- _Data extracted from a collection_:
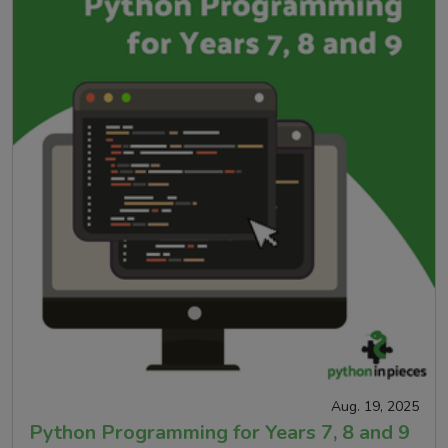
Aug. 19, 2025
Python Programming for Years 7, 8 and 9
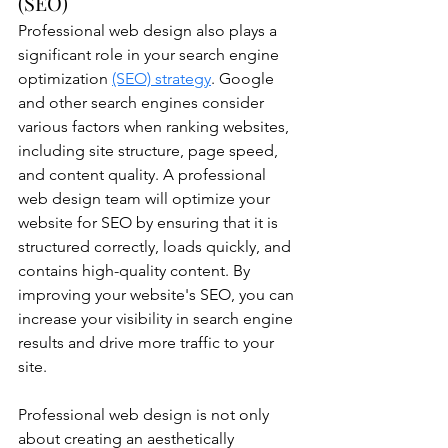
(SEO)
Professional web design also plays a 
significant role in your search engine 
optimization 
(SEO) strategy
. Google 
and other search engines consider 
various factors when ranking websites, 
including site structure, page speed, 
and content quality. A professional 
web design team will optimize your 
website for SEO by ensuring that it is 
structured correctly, loads quickly, and 
contains high-quality content. By 
improving your website's SEO, you can 
increase your visibility in search engine 
results and drive more traffic to your 
site.
Professional web design is not only 
about creating an aesthetically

- _Exercise details_: Only the lines containing the word "design" should be returned from the data above.

- _Completed task_:
Professional web design also plays a 
web design team will optimize your 
Professional web design is not only 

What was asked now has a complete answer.